How to use implicitly with a function?

Hi I read the interesting post from Debasish about the implicitly function. I have wrote this code:
def find[C <: Business](id: String) = {
collection.findOneByID(id).map(x=> implicitly[DBObject => C].apply(x))
}
but it fails to compile with this compiler message:
could not find implicit value for parameter e: (com.mongodb.casbah.commons.Imports.DBObject) => C
what is my fault? anyone can help me?
UPDATE
My idea was this:
find is declared in a trait don't know nothing about DBObject, I don't want to put this dependency.
trait BusinessRepository {
def find[C <: Business](id: String): Option[C]
}
class MongoBusinessRepository {
val collection = ..
def find[C <: Business](id: String): Option[C] = {
collection.findOneByID(id).map(x=> implicitly[DBObject => C].apply(x))
}
implicit def DBObject2Hotel(x: DBObject): Hotel = {
// ...
// returning Hotel
}
}
case class Hotel(...) extends Business(...)
implicitly is just a convenience method to look up an implicit value that you know already exists.
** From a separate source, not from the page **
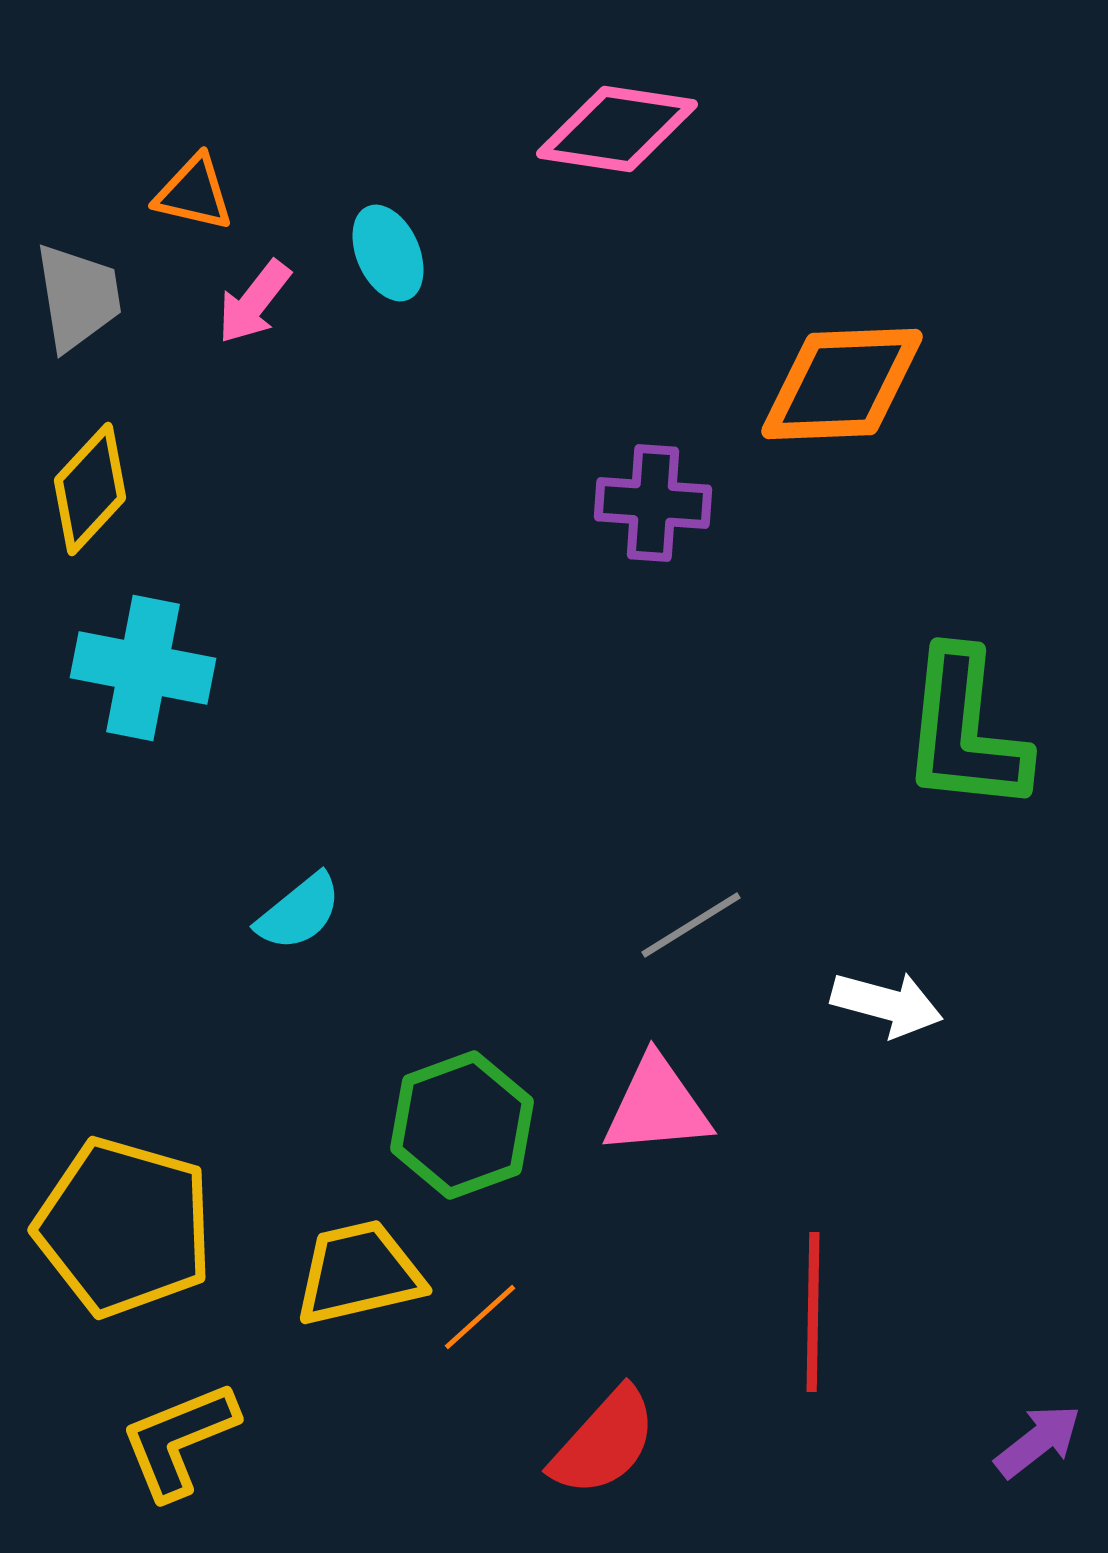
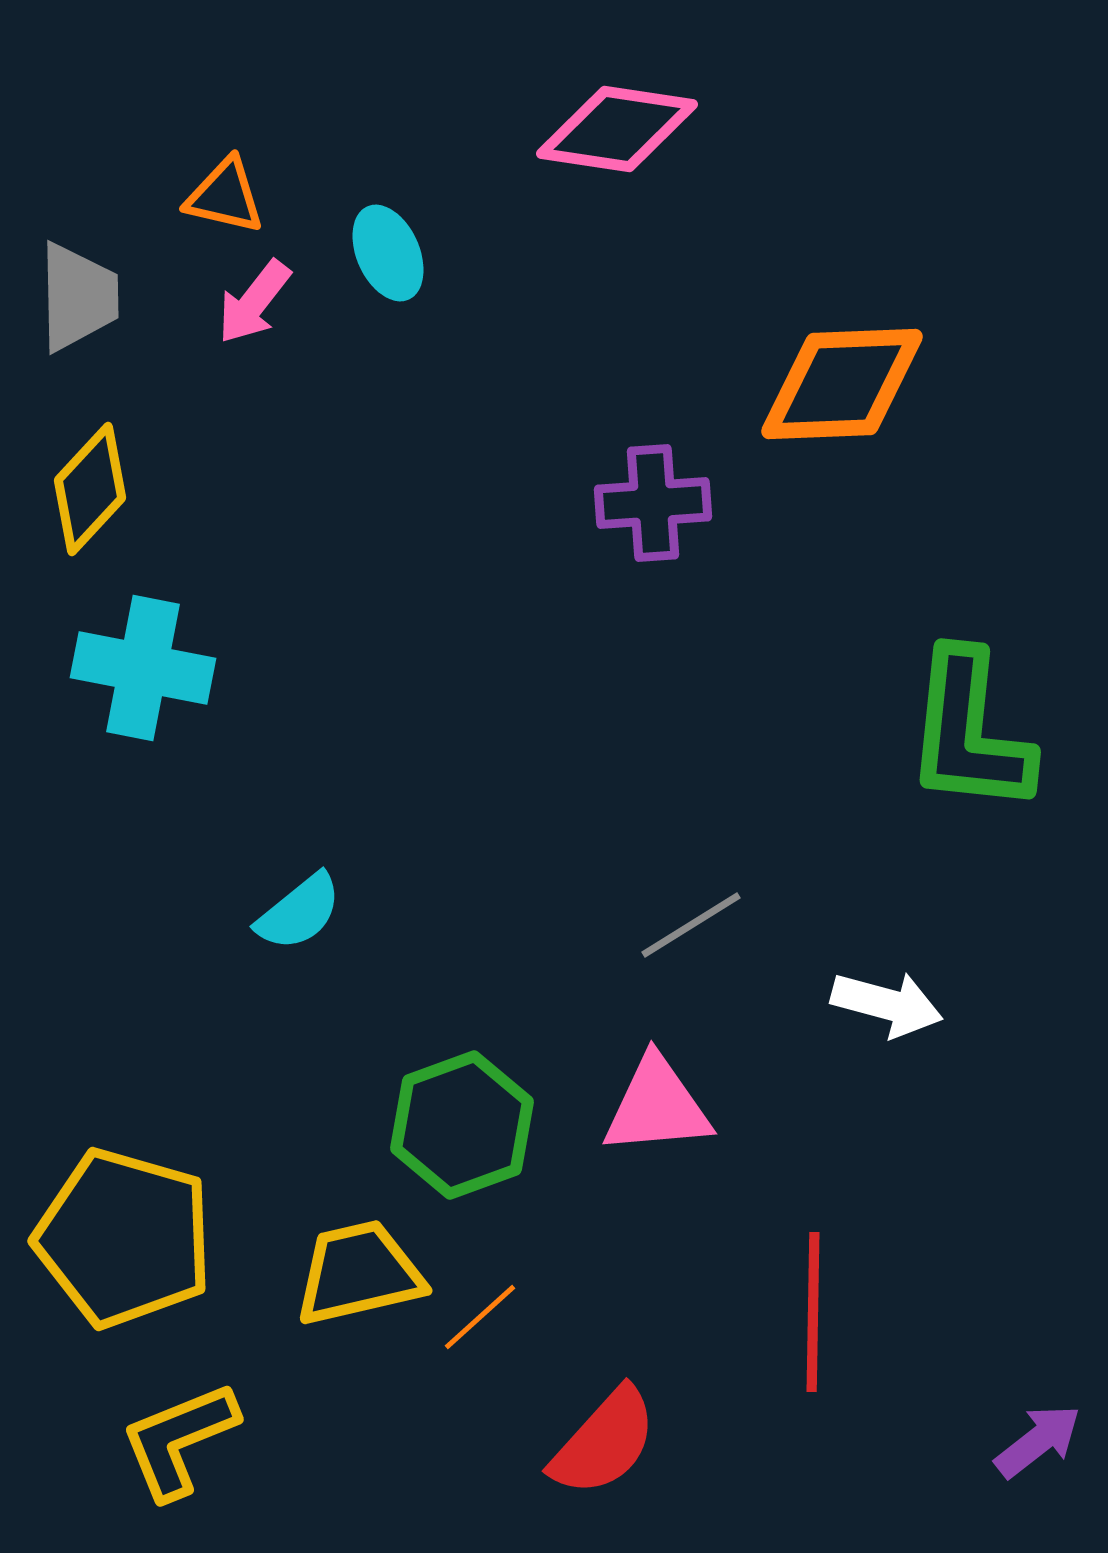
orange triangle: moved 31 px right, 3 px down
gray trapezoid: rotated 8 degrees clockwise
purple cross: rotated 8 degrees counterclockwise
green L-shape: moved 4 px right, 1 px down
yellow pentagon: moved 11 px down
So it fails to compile when there is no such implicit value in scope.
A possible use case is when you use shortcut syntax for context bounds:
def find[C: Numeric](a: C, b: C): C = implicitly[Numeric[C]].plus(a, b)
Of course, in this example, the explicit form is less verbose
def find[C](a: C, b: C)(implicit n: Numeric[C]): C = n.plus(a, b)
You will find more thorough explanations in this Stackoverflow thread.
What I imagine you had in mind with your method is rather
def find[C <: Business](id: String)(implicit fun: DBObject => C) =
collection.findOneByID(id).map(fun)
I think that the problem comes from the fact that Scala compiler try to find an implicit definition of a function DBObject => C and that the only implicit definition that he can find is DBObject => Hotel that could be a solution but it's not strict. With your solution, the compiler is not able to know what should be C.
Maybe you should consider defining a DBObject2Business and so implicitly define a DBObject => Business function, or change your design to define C in a concrete class.